The second index we use is structure similarity index (SSIM), the formula of which is described in Eq. (10):

(10)$$SSI{M_k} = \frac{{(2\mu (R{S_k}) \cdot \mu (G{T_k}) + 0.01) \cdot (2\sigma (R{S_k},G{T_k}) + 0.03)}}{{(\mu {{(R{S_k})}^2} + \mu {{(G{T_k})}^2} + 0.01) \cdot (\sigma (R{S_k},R{S_k}) + \sigma (R{S_k},R{S_k}) + 0.03)}}$$

where $\mu $ is the mean value operation and $\sigma $ is the co-variance operation. $R{S_k}$ denotes the kth band of $RS$. $SSI{M_k}$ is the SSIM value of band k. The mean value of SSIM of all bands serves as the final SSIM. The higher SSIM indicates the better result.

The third index is correlation coefficient (CC). The formula of CC is described as Eq. (11):

(11)$$CC = \frac{{\sum\limits_{i = 1}^W {\sum\limits_{j = 1}^H {\sum\limits_{k = 1}^C {(R{S_{ijk}} - \mu (RS)) \cdot (G{T_{ijk}} - \mu (GT))} } } }}{{\sqrt {\sum\limits_{i = 1}^W {\sum\limits_{j = 1}^H {\sum\limits_{k = 1}^C {{{(R{S_{ijk}} - \mu (RS))}^2} \cdot {{(G{T_{ijk}} - \mu (GT))}^2}} } } } }}$$

A higher CC indicates a better result.

The fourth evaluation index is spectral angle mapper (SAM), whose formula is described as Eq. (12):

(12)$$SAM = {\cos ^{ - 1}}(\frac{{\mathop {R{S_{ij}}}\limits^ \to \cdot \mathop {G{T_{ij}}}\limits^ \to }}{{||\mathop {R{S_{ij}}}\limits^ \to ||\cdot ||\mathop {G{T_{ij}}}\limits^ \to ||}})$$

For SAM, a lower score indicates more accurate spectral information.

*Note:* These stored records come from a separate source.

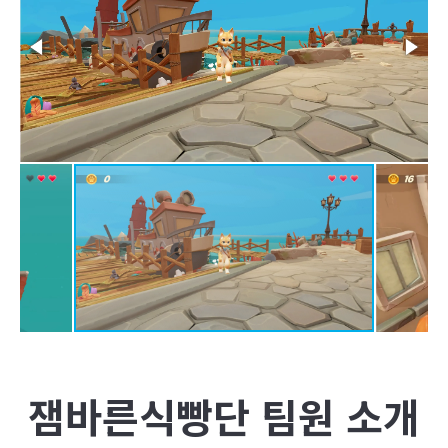
잼바른식빵단
팀원 소개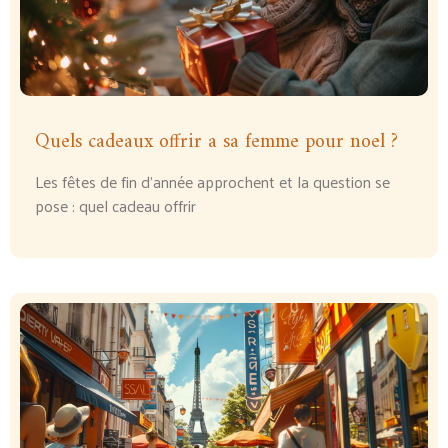
Quels cadeaux offrir a sa femme pour noel ?
Les fêtes de fin d’année approchent et la question se
pose : quel cadeau offrir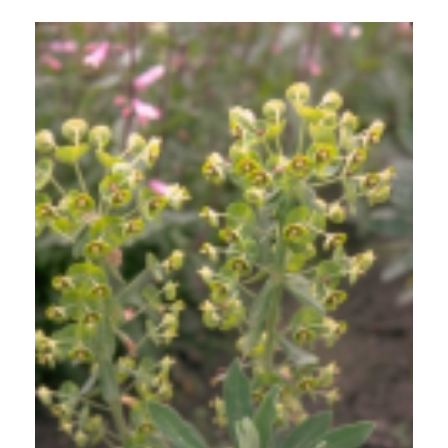
Wolfsmelk
Euphorbia characias 'Forescate'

4.2 Simulation experiments

4.2.1 Landsat-8 simulation experiments

In this experiment, we crop 10 pairs of patches from ${t_1}$ and ${t_2}$ as our testing images. All images have the size of 256*256. For the sake of simplification, only the second, third and fourth bands are chosen for the experiment. The spatial resolution of images is 30m.

Figure 2 shows the simulation results of Landsat-8 images. Figure 2(a-b) displays the simulated cloudy image and the reference multitemporal image. Figure 2(c-e) are respectively results of WLR, MNSPI, and our method. Figure 2(f) presents the ground truth image. We magnify an area, which is a river, from the results for further evaluation. It can be seen from the magnified area that WLR and MNPSI just clone the spectral information from ${O_2}$ to cloud area of ${O_1}$, causing the spectral distortion of the magnified area. However, compared with two other methods, the proposed method can obtain results with the most similar spectral information in the river area with ground truth image, indicating that the proposed method does not just clone the information from ${O_2}$. Quantitative evaluation results are listed in Table 2. We mark the evaluation results with the best score in bald. The proposed method outperforms other methods by a large extent in terms of all four indices.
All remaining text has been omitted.